Kernel developers at Cauldron

By Jonathan Corbet
September 18, 2024

A Linux system is made up of a large number of interdependent components, all of which must support each other well. It can thus be surprising that, it seems, the developers working on those components do not often speak with each other. In the hope of improving that situation, efforts have been made in recent years to attract toolchain developers to the kernel-heavy Linux Plumbers Conference. This year, though, the opposite happened as well: the 2024 GNU Tools Cauldron hosted a discussion where kernel developers were invited to discuss their needs.

David Malcolm started the discussion by asking whether there is interest in performing more static analysis on the kernel. Steve Rostedt pointed out some of the tools that are used for that purpose now, noting that sparse is useful for checking pointer annotations in the kernel. It can, for example, find code that does not treat user-space pointers with appropriate caution or follow the read-copy-update locking rules. David Faust said that there had been a proposal to incorporate the sparse annotations into BPF type format (BTF) tags, which might be possible with the help of C2x attributes.

Rostedt suggested that this kind of annotation could have helped to find a recent BPF bug. The BPF verifier was unaware of the fact that some tracepoints could fire with a null pointer value passed in and, as a result, did not require BPF programs attached to those tracepoints to check for null. That meant that some BPF programs were able to crash the kernel, which is not supposed to be possible. A "could be null" annotation could help the verifier in such situations.

Malcolm pointed out that GCC has supported a nonnull attribute for a long time, but that is the opposite of the needed "might be null and must be checked" meaning. It is an optimization-related feature, and not really suited for this purpose. As the discussion moved on, Malcolm said that he had created a tracker bug on using GCC to run static analysis on the kernel.

José Marchesi brought up the topic of the struct layout randomization GCC plugin that can be used to build the kernel. There is a problem, in that the randomization happens after the creation of debug data; if a structure's layout is reordered, the debug information will be incorrect. Clang, instead, orders the work correctly and does not have this problem. Segher Boessenkool asserted that the plugin is simply broken, and Sam James said that the plugin situation in general is "a mess". There is evidently a fix in circulation that depends on a new plugin hook for GCC. But I pointed out that the kernel project would like to move away from GCC plugins entirely in favor of having the necessary features supported directly by the compiler. Fixing the plugin would be welcome, but replacing it with a proper implementation would be better.

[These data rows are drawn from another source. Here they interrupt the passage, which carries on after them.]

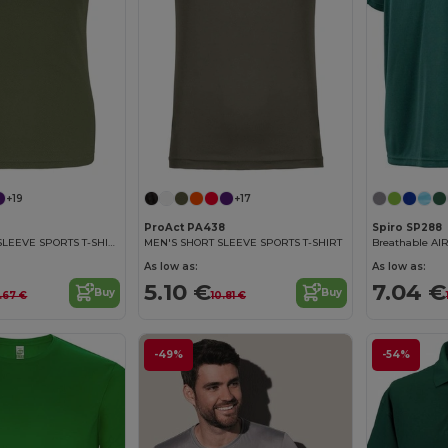
+19
+17
ProAct PA438
Spiro SP288
LADIES' SHORT SLEEVE SPORTS T-SHIRT
MEN'S SHORT SLEEVE SPORTS T-SHIRT
Breathable AIR
As low as:
As low as:
5.10 €
7.04 €
Buy
Buy
.67 €
10.81 €
-49%
-54%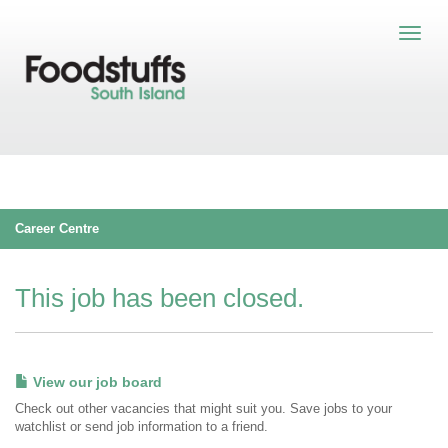
Career Centre
This job has been closed.
View our job board
Check out other vacancies that might suit you. Save jobs to your
watchlist or send job information to a friend.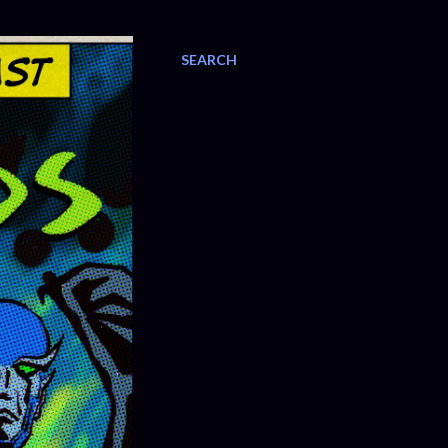
SEARCH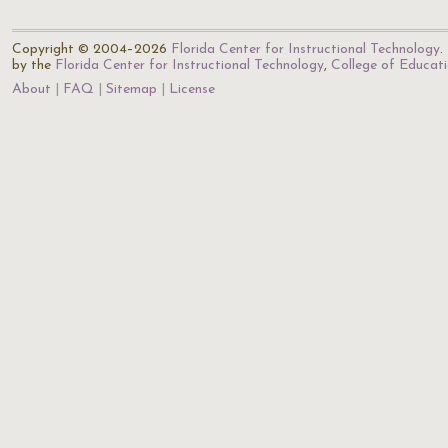
Copyright © 2004–2026
Florida Center for Instructional Technology
.
by the
Florida Center for Instructional Technology
,
College of Educat
About
FAQ
Sitemap
License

There was some discussion about the value of struct layout randomization in general, with some calling it "security through obscurity". Rostedt, though, defended the technique as a useful way to limit the effectiveness of exploits. Bradley Kuhn said that there are some "serious licensing issues" around some of the GCC plugins used by the kernel, with some users getting "aggressive emails" from the original author of some of that work. It would be far better, he said, to rewrite that functionality from scratch, built into the compiler.

It was also mentioned that layout reordering could also be used to optimize structures, eliminating internal holes. Boessenkool pointed out that this would violate the standard, which requires the address of a structure to be equal to the address of its first element. That seems like a price that some users would be willing to pay for a useful (and optional) feature, though. This part of the discussion concluded that struct layout reordering would be useful to have in GCC, but nobody said that they would work to actually implement it.

Next on the list was the unwinding of user-space stacks in the kernel, possibly by making use of SFrame data. There is interest in possibly moving the kernel over to SFrame from the ORC format used by the kernel now, Rostedt said. User-space unwinding would be useful for the generation of profiles that include both the user and kernel sides of the equation. It would be implemented by setting a task flag in the kernel saying that a user-space stack trace is needed; that trace would be generated just prior to returning to user space from the kernel.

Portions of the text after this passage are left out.